Being raised in the jewish faith I have distaste and absolute hatred for this war criminal.Soros, was a young man and was of the age of responsibility according to talmudic law. As such, he should be tried for war crimes and collaboration. He did not have to take part in this evil.
Mr Welch you say do not read a book by Glenn Beck on George Soros - well that is easy as Mr Beck has never written a book about Mr Soros. If you have a problem with a book that Mr Beck has written (and are not just engaged in Beck bashing - in order to please the left) then please explain what your specific problem is.
As for George Soros - I do not need Glenn Beck to tell me the man is no good. The books Mr Soros has himself written tell me that - for example he attacks Hayek and supports Central Bank credit money expansion.
By the way Karl Popper (who Soros claims as a mentor) was a friend of Hayek - and would never have supported this "create more money and we will all be rich" drivil.
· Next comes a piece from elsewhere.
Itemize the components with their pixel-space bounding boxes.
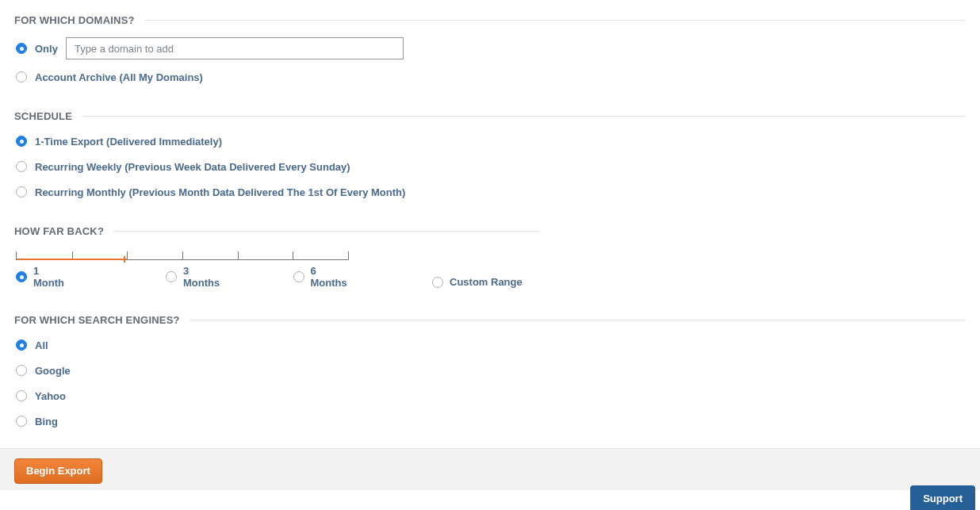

I think that Mr Soros does not really believe this nonsense himself - his is just spreading it to help in his plans to destroy the United States (a nation for which he has a fanatical hatred).
But what I do need Glenn Beck for is to tell me exactly what groups Mr Soros is putting money into (either directly or via the Tides Foundation).
Like Karl Marx before him, George Soros hates Jews (even though he is of Jewish ancestry) and Mr Soros funds organizations in the Middle East dedicated to wipeing Israel off the map.
In the United States Mr Soros funds organizations that employ many Marxists (so much for his pose of being an "anti totalitarian"), and are dedicated to "world governance" - i.e. a future where there would be no freedom anywhere (no where to run to) where life could be summed up as a boot comming down upon a human face - for ever.
This is almost the exact opposite of what Karl Popper meant by the "Open Society".
Mr Welsh you also seem to not get the point about the family of Mr Soros - for example the mother who hated Jews (even though she was Jewish) and the father who was so obessed with dreams of world government that he created names for his family in a made up world language.
Mr Soros coud have changed his name back (or sought to investigate his Jewish roots - in order to see if Judaism really was just the silly nonsense his parents taught him it was), but he choose not to.
You also totally ignore the facts that George Soros funds various anti Israeli groups (including in the Middle East) and that he funds many Marxist employing groups in the United States.
These facts (and they are facts) would lead any reasonable person to the conclusion that Glenn Beck is correct - and you are wrong.